One recent evening we were sitting around the 3/1 battalion commander's armored truck when Sergeant Major Scott Samuels, (left) the top enlisted man in the battalion, dropped a gem.
He explained his simple method for drying off his boots after going on a patrol that required wading in irrigation ditches.
"I put my boots on the exhaust pipes of the MATVs," he said. MATVs are the armored trucks that the Marines use.
We all laughed. Until we realized he wasn't joking.
The average Sergeant Major is not characterized by his delicacy. The job requires a sandpaper-grade sternness, pain-inducing vocal projection and withering facial demeanor that can vaporize the slightest precursor of trouble with a single glance. And as the senior enlisted man in a battalion, the sergeant major has to deal with plenty of misguided would-be trouble-makers.
At home it is DUI's, motorbike crashes, fights and so on - on deployment the infringements are less excessive, but still worthy of the sergeant major's gruff discipline. "My job," says Samuels, "is not to control the 1,000 Marines in the battalion. It is to control the 30 Marines who won't follow what the other 970 are doing." He says he has to "keep his foot in every door", and be able to answer all the questions the battalion commander asks him - "which is a lot".
Sergeant Major Samuels has seen a lot in his career, but if there is one thing that really gets under his skin, it is shaving - a good Marine is a clean-shaven Marine, even in the middle of a heated battle.
"What did you shave with this morning?" he asked one hapless - and clearly unshaven - Marine recently. The Marines were in the middle of an offensive against the Taliban stronghold of Safar Bazaar. They were sleeping in desert sand, there was no running water for miles, and uniforms - the infamous Flame Resistant Organizational Gear (or FROG suits) were stiff and odiferous with accumulated salt and sweat.

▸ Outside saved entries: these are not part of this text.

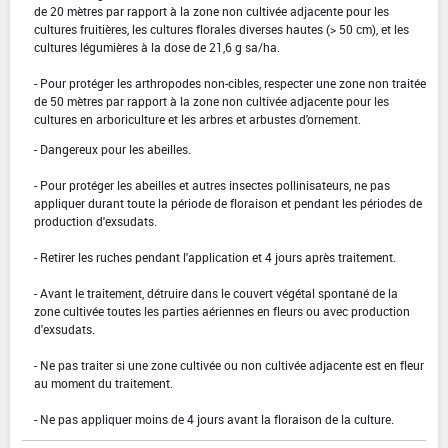
de 20 mètres par rapport à la zone non cultivée adjacente pour les
cultures fruitières, les cultures florales diverses hautes (> 50 cm), et les
cultures légumières à la dose de 21,6 g sa/ha.
- Pour protéger les arthropodes non-cibles, respecter une zone non traitée
de 50 mètres par rapport à la zone non cultivée adjacente pour les
cultures en arboriculture et les arbres et arbustes d'ornement.
- Dangereux pour les abeilles.
- Pour protéger les abeilles et autres insectes pollinisateurs, ne pas
appliquer durant toute la période de floraison et pendant les périodes de
production d'exsudats.
- Retirer les ruches pendant l'application et 4 jours après traitement.
- Avant le traitement, détruire dans le couvert végétal spontané de la
zone cultivée toutes les parties aériennes en fleurs ou avec production
d'exsudats.
- Ne pas traiter si une zone cultivée ou non cultivée adjacente est en fleur
au moment du traitement.
- Ne pas appliquer moins de 4 jours avant la floraison de la culture.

"I didn't shave this morning, Sergeant Major," responded the Marine. "So I guess that's the next thing you're going to do after we have finished this conversation," said Samuels - finishing the conversation.
To another Marine who had the temerity to actually sprout a moustache in the midst of the battle, Samuels said "I carry a clippers with me - but I clip all the hair bald - so the recommendation is to get rid of the moustache before I get to it." Both Marines had upper lips as soft as a baby's bottom the next time I saw them.
Another morning when he was sitting in the shade of his truck, a Marine walked by, poked his head in, saw who was there and quickly said "Hurrah, Sergeant Major," before hurrying on. "They all do that, " says Samuels. "They see the Sergeant Major, say 'I'm not going there, that's too scary with the Sergeant Major, and keep going..."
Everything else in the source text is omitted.